De vuelta en la pensión, Rosalie le preguntó:
—¿Qué piensas hacer?
—Tendré que jugármela —dijo él—. Iré a Sicilia para localizar a Genco Bari. Si todo sale bien, viajaré a Budapest y me ocuparé de Wenta Pajerski. Ya volveré a Munich para acabar con Von Osteen.
—Pero ¿y tu visado de entrada? —inquirió Rosalie—. Bailey lo habrá cancelado.

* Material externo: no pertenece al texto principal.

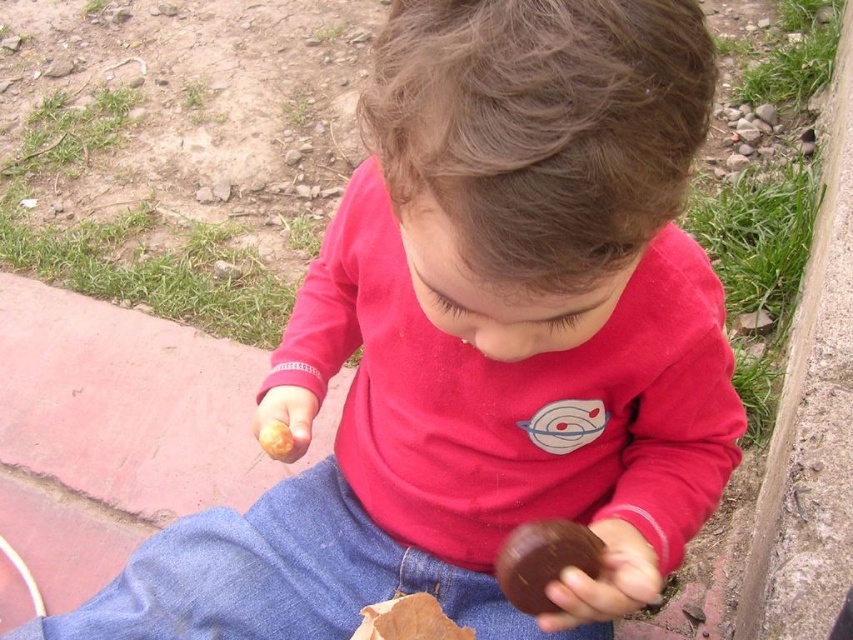 Question: Among these points, which one is farthest from the camera?

Choices:
 (A) (566, 563)
 (B) (265, 445)

Answer: (B)

Question: Among these objects, which one is farthest from the camera?

Choices:
 (A) yellow matte food at center
 (B) brown wooden ball at center

Answer: (A)

Question: Does brown wooden ball at center come behind yellow matte food at center?

Choices:
 (A) yes
 (B) no

Answer: (B)

Question: Which point is farther from the camera taking this photo?

Choices:
 (A) 525,595
 (B) 273,422

Answer: (B)

Question: Is brown wooden ball at center to the right of yellow matte food at center from the viewer's perspective?

Choices:
 (A) yes
 (B) no

Answer: (A)

Question: Can you confirm if brown wooden ball at center is positioned above yellow matte food at center?

Choices:
 (A) yes
 (B) no

Answer: (B) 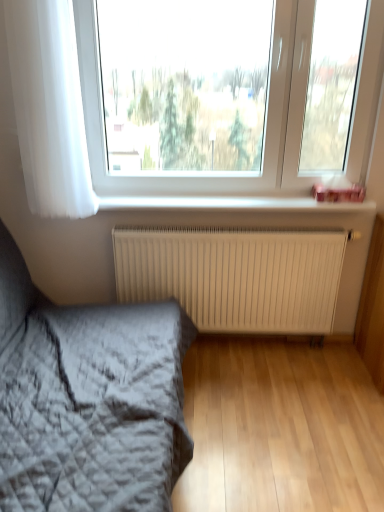 Question: Considering the relative sizes of white matte radiator at center and white plastic window sill at upper center in the image provided, is white matte radiator at center bigger than white plastic window sill at upper center?

Choices:
 (A) no
 (B) yes

Answer: (B)

Question: Considering the relative sizes of white matte radiator at center and white plastic window sill at upper center in the image provided, is white matte radiator at center wider than white plastic window sill at upper center?

Choices:
 (A) yes
 (B) no

Answer: (B)

Question: From the image's perspective, would you say white matte radiator at center is positioned over white plastic window sill at upper center?

Choices:
 (A) no
 (B) yes

Answer: (A)

Question: From the image's perspective, is white matte radiator at center below white plastic window sill at upper center?

Choices:
 (A) no
 (B) yes

Answer: (B)

Question: Considering the relative sizes of white matte radiator at center and white plastic window sill at upper center in the image provided, is white matte radiator at center thinner than white plastic window sill at upper center?

Choices:
 (A) no
 (B) yes

Answer: (B)

Question: Based on their positions, is white plastic window sill at upper center located to the left or right of white plastic window at upper center?

Choices:
 (A) left
 (B) right

Answer: (B)

Question: From the image's perspective, is white plastic window sill at upper center positioned above or below white plastic window at upper center?

Choices:
 (A) below
 (B) above

Answer: (A)

Question: Considering their positions, is white plastic window sill at upper center located in front of or behind white plastic window at upper center?

Choices:
 (A) front
 (B) behind

Answer: (B)

Question: In terms of height, does white plastic window sill at upper center look taller or shorter compared to white plastic window at upper center?

Choices:
 (A) tall
 (B) short

Answer: (B)

Question: Relative to white matte radiator at center, is white sheer curtain at left in front or behind?

Choices:
 (A) behind
 (B) front

Answer: (B)

Question: From a real-world perspective, is white sheer curtain at left physically located above or below white matte radiator at center?

Choices:
 (A) above
 (B) below

Answer: (A)

Question: Visually, is white sheer curtain at left positioned to the left or to the right of white matte radiator at center?

Choices:
 (A) left
 (B) right

Answer: (A)

Question: From the image's perspective, relative to white matte radiator at center, is white sheer curtain at left above or below?

Choices:
 (A) above
 (B) below

Answer: (A)

Question: In the image, is white matte radiator at center positioned in front of or behind white sheer curtain at left?

Choices:
 (A) behind
 (B) front

Answer: (A)

Question: Is white matte radiator at center situated inside white sheer curtain at left or outside?

Choices:
 (A) inside
 (B) outside

Answer: (B) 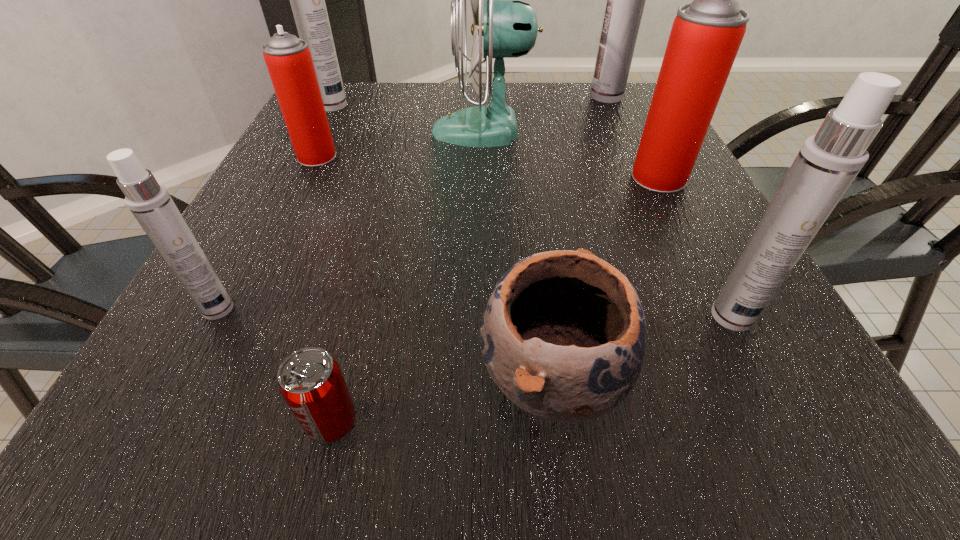 At what (x,y) coordinates should I click in order to perform the action: click on soda can. Please return your answer as a coordinate pair (x, y). Looking at the image, I should click on (311, 382).

The height and width of the screenshot is (540, 960). In order to click on the shortest object in this screenshot , I will do `click(311, 382)`.

The image size is (960, 540). Identify the location of vacant space located 0.250m on the front of the tallest aerosol can. (632, 153).

You are a GUI agent. You are given a task and a screenshot of the screen. Output one action in this format:
    pyautogui.click(x=<x>, y=<y>)
    Task: Click on the vacant space situated 0.360m on the right of the second tallest aerosol can
    
    Given the screenshot: What is the action you would take?
    pyautogui.click(x=483, y=106)

Find the location of `vacant space located in front of the teal fan, directing airflow`. vacant space located in front of the teal fan, directing airflow is located at coordinates pyautogui.click(x=300, y=131).

Where is `vacant space located 0.310m in front of the teal fan, directing airflow`? The image size is (960, 540). vacant space located 0.310m in front of the teal fan, directing airflow is located at coordinates (304, 131).

Locate an element on the screen. The height and width of the screenshot is (540, 960). vacant space positioned in front of the teal fan, directing airflow is located at coordinates (304, 131).

Where is `vacant space located on the left of the bigger red aerosol can`? This screenshot has height=540, width=960. vacant space located on the left of the bigger red aerosol can is located at coordinates (552, 178).

Where is `vacant space positioned on the back of the third biggest white aerosol can`? This screenshot has width=960, height=540. vacant space positioned on the back of the third biggest white aerosol can is located at coordinates (662, 179).

Identify the location of vacant space located on the front of the left red aerosol can. This screenshot has width=960, height=540. 246,302. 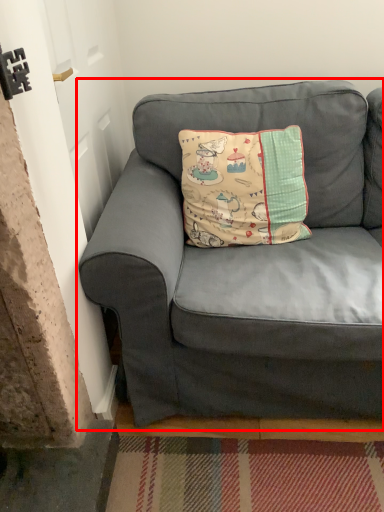 Question: Considering the relative positions of studio couch (annotated by the red box) and pillow in the image provided, where is studio couch (annotated by the red box) located with respect to the staircase?

Choices:
 (A) right
 (B) left

Answer: (A) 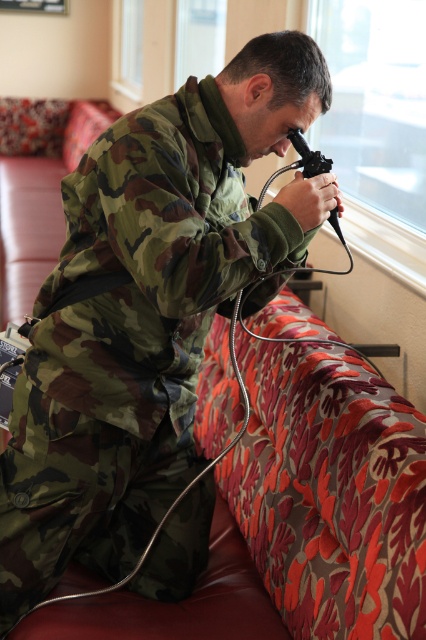 You are a maintenance worker needing to reach the transparent glass window at upper center to clean it. You have a ladder that is 2.5 meters long. The floral fabric couch at lower left is in the way. Can you move the ladder between them?

The distance between the transparent glass window at upper center and the floral fabric couch at lower left is 3.05 meters. Since the ladder is 2.5 meters long, it is shorter than the gap between them. Therefore, the ladder can fit through the space between the transparent glass window at upper center and the floral fabric couch at lower left.

You are a drone operator who needs to exit the room through the transparent glass window at upper center. The window is at coordinates 0.197, 0.885. Your drone has a 0.15 meter radius. Can your drone fit through the window?

The transparent glass window at upper center is located at coordinates (377, 125). Since the drone has a 0.15 meter radius, it can fit through the window as long as the window dimensions are sufficient. However, the provided information does not specify the window size, so we cannot confirm based on the given data.

You are a visitor in a military facility. You see a transparent glass window at upper center and a floral fabric couch at lower left. Which object is positioned to the right of the other?

The transparent glass window at upper center is to the right of the floral fabric couch at lower left. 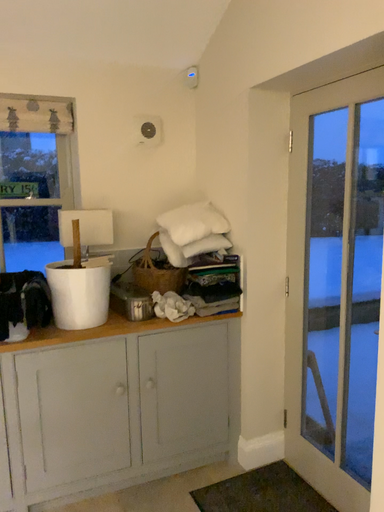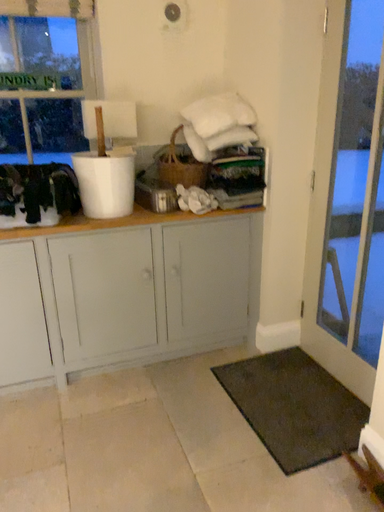 Question: How did the camera likely rotate when shooting the video?

Choices:
 (A) rotated downward
 (B) rotated upward

Answer: (A) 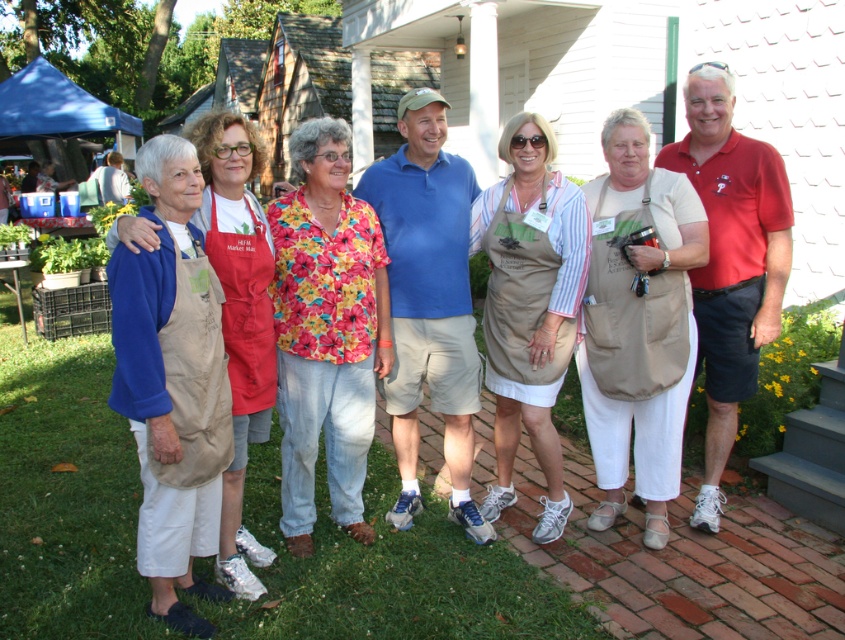 From the picture: You are standing in front of the white house with the brick pathway. You see a point at coordinates (169, 380). Which object is this point located on?

The point is located on the beige fabric apron at left.

Based on the photo, you are standing in front of the white house and want to greet the person wearing the beige fabric apron at left and the person wearing the tan fabric apron at center. Which apron wearer is closer to you?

—Mira, yo estuve en esto del espionaje. Ya encontraré la manera de conseguir un pasaporte falso, o un visado falso. Y si Bailey se me acerca demasiado, entonces tendré que olvidar que es compatriota mío.
—¿Y qué será de mí? —preguntó Rosalie.
Rogan tardó en responder:
—Estoy haciendo lo posible por que cada mes puedas cobrar un dinero fijo, una renta que seguirá vigente pase lo pase.
—¿No vas a llevarme contigo? —dijo Rosalie.
—No puede ser. Tendría que conseguirte papeles y, si te llevara conmigo, jamás podría despistar a Bailey.
—Entonces te esperaré aquí, en Munich.
—De acuerdo. Pero tienes que hacerte a la idea de que no me verás durante un tiempo. Es muy probable que no salga impune de todo esto. Seguro que me cazan cuando acabe con Von Osteen.
Rosalie apoyó la cabeza en su hombro.
—No importa —dijo—. Te esperaré el tiempo que haga falta; ¿me lo permitirás, Michael?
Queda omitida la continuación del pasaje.